Bauer: Natürlich befinden sich die Studierenden während ihrer Ausbildung in einem eigenen Rhythmus. Neben den Verwendungen während der lehrveranstaltungsfreien Zeit im Sanitätszentrum Ost und der militärischen Ausbildung ist auch eine Job-Rotation geplant, um andere medizinische Dienste (Ordinationen, andere Sanitätszentren etc.; Anm.) im Bundesheer kennenzulernen. Dadurch soll es möglich sein, weitere Kontakte zu knüpfen, um den Einstieg in den militärischen Berufsalltag zu erleichtern. 

TD: Stichwort Auslandseinsatz: Wie oft werden die künftigen Militärärzte in den Einsatz gehen?

Bauer: Im Kaderpräsenz-Einsatzplan ist vorgesehen, dass die Soldaten alle drei Jahre für sechs Monate in den Auslandseinsatz gehen. Für Ärzte besteht die Möglichkeit, diese sechs Monate in Blöcken zwischen ein und drei Monaten aufzuteilen. 

TD: Gibt es Einschränkungen im Spezialisierungswunsch?

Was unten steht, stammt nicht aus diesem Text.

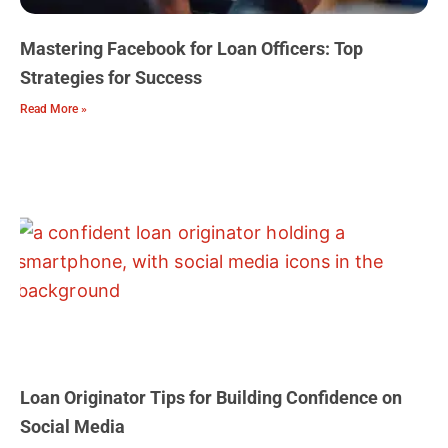
Mastering Facebook for Loan Officers: Top
Strategies for Success
Read More »
Loan Originator Tips for Building Confidence on
Social Media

Bauer: Ja, das Bundesheer behält sich vor, die Fachrichtungen zuzuteilen. Die Ausbildung der Studierenden ist insofern eingeschränkt, als dass sich die angehenden Mediziner nur in jenen Fachrichtungen spezialisieren können, die es im Bundesheer gibt. Der Hauptbedarf liegt derzeit auf der Allgemeinmedizin. Die Leistungen im Studium, die individuellen Fähigkeiten der Studierenden und persönliche Neigungen werden in der Zuteilung der Fachrichtungen berücksichtigt. Wird eine Schlüsselfunktion aufgrund einer Pensionierung frei, wird einer der angehenden Ärzte für diese Position ausgebildet.

TD: Werden die Studienplätze in Zukunft aufgestockt?

Bauer: Aus derzeitiger Sicht ist keine Aufstockung vorgesehen. Der Zulauf wird aber über die nächsten Jahre evaluiert werden. Das Bundesheer hat zudem weitere Einstiegsmöglichkeiten vorgesehen. So ist eine Aufnahme in das Programm für Studenten vorgesehen, die sich bereits im Studium befinden und im Optimalfall eine militärische Vergangenheit haben. 

TD: Sind Attraktivierungsmaßnahmen für bereits fertig ausgebildete zivile 
Ärzte geplant?

Bauer: Ein Attraktivierungspaket ist derzeit in Arbeit.

Mag. Anna Hlawatsch, Redakteurin beim TRUPPENDIENST.